EXERCISE PROMPT:
Because the copy must hold no pictures, return the data below with all of its words intact.

==== EXERCISE DATA ====

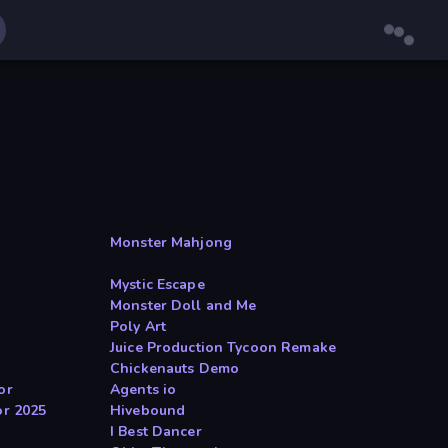
Monster Mahjong
Mystic Escape
Monster Doll and Me
Poly Art
Juice Production Tycoon Remake
Chickenauts Demo
or
Agents io
or 2025
Hivebound
I Best Dancer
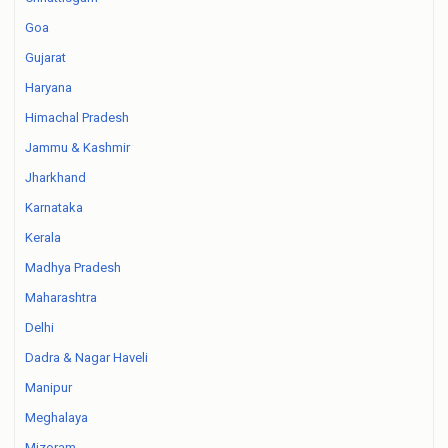
Goa
Gujarat
Haryana
Himachal Pradesh
Jammu & Kashmir
Jharkhand
Karnataka
Kerala
Madhya Pradesh
Maharashtra
Delhi
Dadra & Nagar Haveli
Manipur
Meghalaya
Mizoram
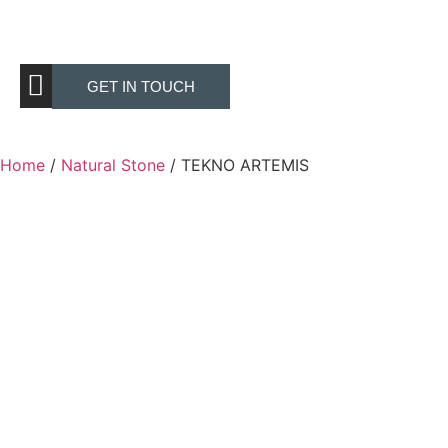
GET IN TOUCH
Home
/
Natural Stone
/ TEKNO ARTEMIS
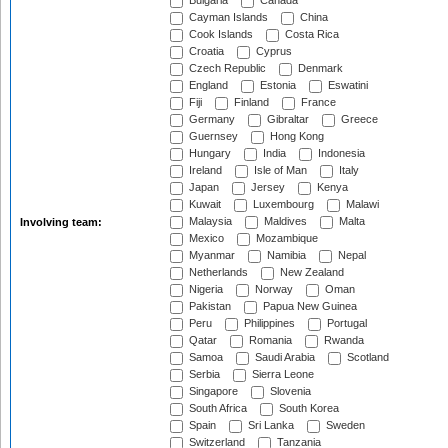
Bulgaria
Canada
Cayman Islands
China
Cook Islands
Costa Rica
Croatia
Cyprus
Czech Republic
Denmark
England
Estonia
Eswatini
Fiji
Finland
France
Germany
Gibraltar
Greece
Guernsey
Hong Kong
Hungary
India
Indonesia
Ireland
Isle of Man
Italy
Japan
Jersey
Kenya
Kuwait
Luxembourg
Malawi
Malaysia
Maldives
Malta
Involving team:
Mexico
Mozambique
Myanmar
Namibia
Nepal
Netherlands
New Zealand
Nigeria
Norway
Oman
Pakistan
Papua New Guinea
Peru
Philippines
Portugal
Qatar
Romania
Rwanda
Samoa
Saudi Arabia
Scotland
Serbia
Sierra Leone
Singapore
Slovenia
South Africa
South Korea
Spain
Sri Lanka
Sweden
Switzerland
Tanzania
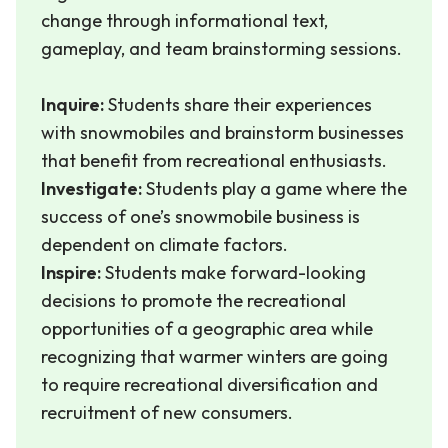
change through informational text,
gameplay, and team brainstorming sessions.
Inquire:
Students share their experiences
with snowmobiles and brainstorm businesses
that benefit from recreational enthusiasts.
Investigate:
Students play a game where the
success of one’s snowmobile business is
dependent on climate factors.
Inspire:
Students make forward-looking
decisions to promote the recreational
opportunities of a geographic area while
recognizing that warmer winters are going
to require recreational diversification and
recruitment of new consumers.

====

RESPONSE:
Monster Mahjong
Mystic Escape
Monster Doll and Me
Poly Art
Juice Production Tycoon Remake
Chickenauts Demo
or
Agents io
or 2025
Hivebound
I Best Dancer
Goa
Gujarat
Haryana
Himachal Pradesh
Jammu & Kashmir
Jharkhand
Karnataka
Kerala
Madhya Pradesh
Maharashtra
Delhi
Dadra & Nagar Haveli
Manipur
Meghalaya
Mizoram
GET IN TOUCH
Home
/
Natural Stone
/ TEKNO ARTEMIS
Bulgaria
Canada
Cayman Islands
China
Cook Islands
Costa Rica
Croatia
Cyprus
Czech Republic
Denmark
England
Estonia
Eswatini
Fiji
Finland
France
Germany
Gibraltar
Greece
Guernsey
Hong Kong
Hungary
India
Indonesia
Ireland
Isle of Man
Italy
Japan
Jersey
Kenya
Kuwait
Luxembourg
Malawi
Malaysia
Maldives
Malta
Involving team:
Mexico
Mozambique
Myanmar
Namibia
Nepal
Netherlands
New Zealand
Nigeria
Norway
Oman
Pakistan
Papua New Guinea
Peru
Philippines
Portugal
Qatar
Romania
Rwanda
Samoa
Saudi Arabia
Scotland
Serbia
Sierra Leone
Singapore
Slovenia
South Africa
South Korea
Spain
Sri Lanka
Sweden
Switzerland
Tanzania
change through informational text,
gameplay, and team brainstorming sessions.
Inquire:
Students share their experiences
with snowmobiles and brainstorm businesses
that benefit from recreational enthusiasts.
Investigate:
Students play a game where the
success of one’s snowmobile business is
dependent on climate factors.
Inspire:
Students make forward-looking
decisions to promote the recreational
opportunities of a geographic area while
recognizing that warmer winters are going
to require recreational diversification and
recruitment of new consumers.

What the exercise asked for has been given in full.